Pas de moyens, pas de bureau, pas de pouvoir, pas de budget. Et pas d'ordinateur. C'est ce qu'a dit Jacques Duchesneau, hier, lors de son témoignage devant la commission Charbonneau.
C'est à se demander si le gouvernement voulait vraiment qu'il fouille dans les secrets du ministère des Transports et de l'industrie de la construction. Pourtant, c'est la ministre Julie Boulet, responsable du transport, qui a pris contact avec Jacques Duchesneau le 16 février 2010. Cet ex-chef de police avait la réputation d'être un homme intègre, une tête dure qui n'a pas peur des gros bras et des menaces du crime organisé.
Julie Boulet a donc appelé Duchesneau. Trois jours plus tard, il acceptait de diriger une unité anticollusion. Le Ministère s'apprêtait à investir 4 milliards dans la construction d'infrastructures. La ministre avait besoin d'un homme comme lui pour l'aider à prévenir la collusion.
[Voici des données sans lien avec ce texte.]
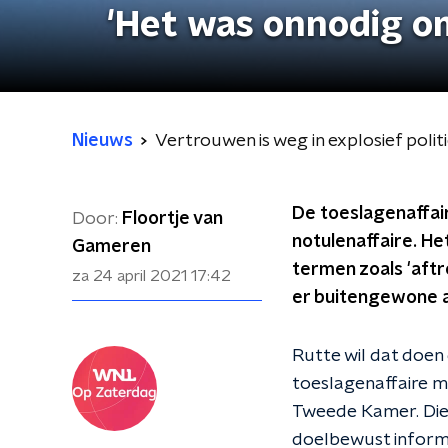
'Het was onnodig om
Nieuws
Vertrouwen is weg in explosief poli
De toeslagenaffair
Door:
Floortje van
notulenaffaire. He
Gameren
termen zoals 'aftr
za 24 april 2021
17:42
er buitengewone ac
Rutte wil dat doen
toeslagenaffaire m
Tweede Kamer. Die
doelbewust informa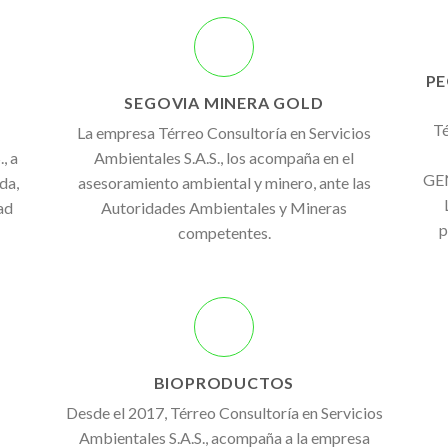
PE
SEGOVIA MINERA GOLD
Té
La empresa Térreo Consultoría en Servicios
, a
Ambientales S.A.S., los acompaña en el
GEN
da,
asesoramiento ambiental y minero, ante las
ad
Autoridades Ambientales y Mineras
p
competentes.
BIOPRODUCTOS
Desde el 2017, Térreo Consultoría en Servicios
Ambientales S.A.S., acompaña a la empresa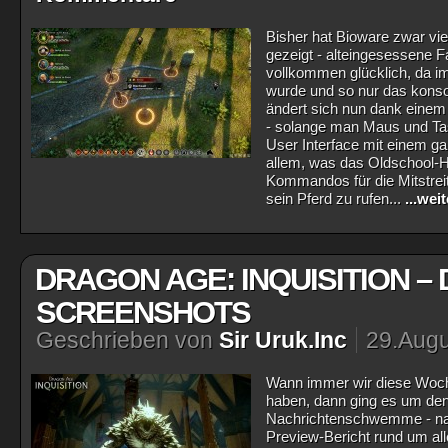
Bisher hat Bioware zwar vi
gezeigt - alteingesessene F
vollkommen glücklich, da i
wurde und so nur das konso
ändert sich nun dank einem
- solange man Maus und Tast
User Interface mit einem g
allem, was das Oldschool-H
Kommandos für die Mitstreit
sein Pferd zu rufen...
...wei
DRAGON AGE: INQUISITION –
SCREENSHOTS
Geschrieben von
Sir Uruk.Inc
29.Augu
Wann immer wir diese Woche
haben, dann ging es um de
Nachrichtenschwemme - na
Preview-Bericht rund um alle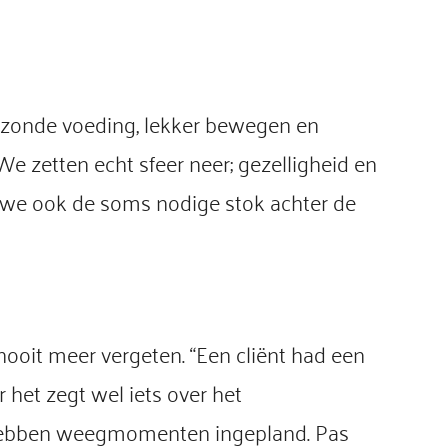
gezonde voeding, lekker bewegen en
e zetten echt sfeer neer; gezelligheid en
n we ook de soms nodige stok achter de
 nooit meer vergeten. “Een cliënt had een
 het zegt wel iets over het
n hebben weegmomenten ingepland. Pas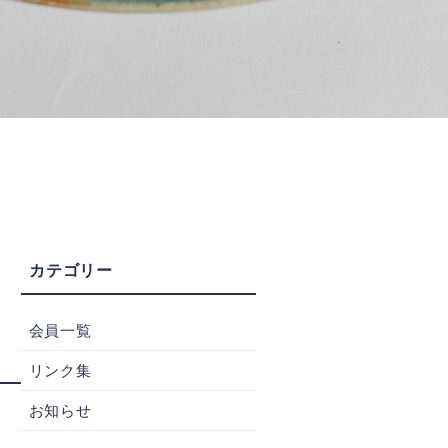
会員一覧
リンク集
お知らせ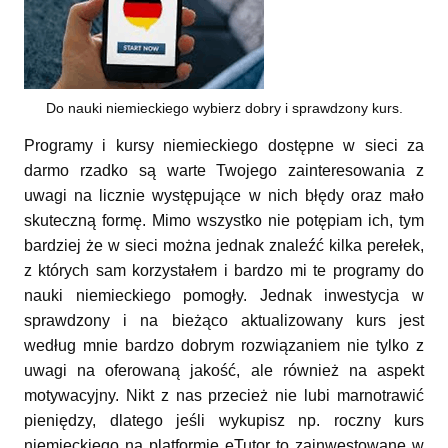
Do nauki niemieckiego wybierz dobry i sprawdzony kurs.
Programy i kursy niemieckiego dostępne w sieci za
darmo rzadko są warte Twojego zainteresowania z
uwagi na licznie występujące w nich błędy oraz mało
skuteczną formę. Mimo wszystko nie potępiam ich, tym
bardziej że w sieci można jednak znaleźć kilka perełek,
z których sam korzystałem i bardzo mi te programy do
nauki niemieckiego pomogły. Jednak inwestycja w
sprawdzony i na bieżąco aktualizowany kurs jest
według mnie bardzo dobrym rozwiązaniem nie tylko z
uwagi na oferowaną jakość, ale również na aspekt
motywacyjny. Nikt z nas przecież nie lubi marnotrawić
pieniędzy, dlatego jeśli wykupisz np. roczny kurs
niemieckiego na platformie eTutor to zainwestowane w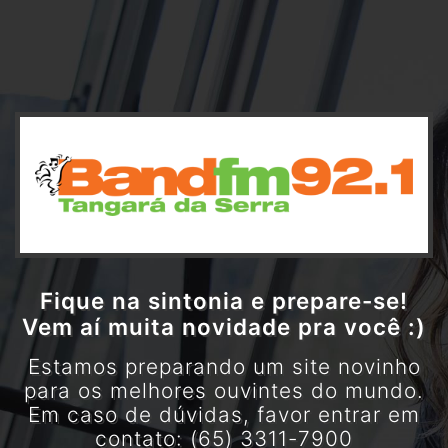
Fique na sintonia e prepare-se!
Vem aí muita novidade pra você :)
Estamos preparando um site novinho
para os melhores ouvintes do mundo.
Em caso de dúvidas, favor entrar em
contato: (65) 3311-7900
Il faut se rappeler le contexte, le Québec nageait depuis des mois dans des histoires de corruption. Normal que la ministre s'inquiète pour ses milliards.
Mais Jacques Duchesneau ne l'a pas eu facile. Heureusement qu'il a une tête de cochon et qu'il ne doit rien à personne.
Son budget? Rien, ou presque. «J'ai demandé combien j'avais. Je n'ai jamais eu de réponse, a-t-il dit. On était comme un bébé inattendu. On a pris les fonds de tiroirs.»
Il a embauché une équipe d'enquêteurs. Ils n'avaient pas de bureau, ils travaillaient chez eux ou sur le terrain. Jacques Duchesneau? Il «squattait» le bureau d'une adjointe du sous-ministre.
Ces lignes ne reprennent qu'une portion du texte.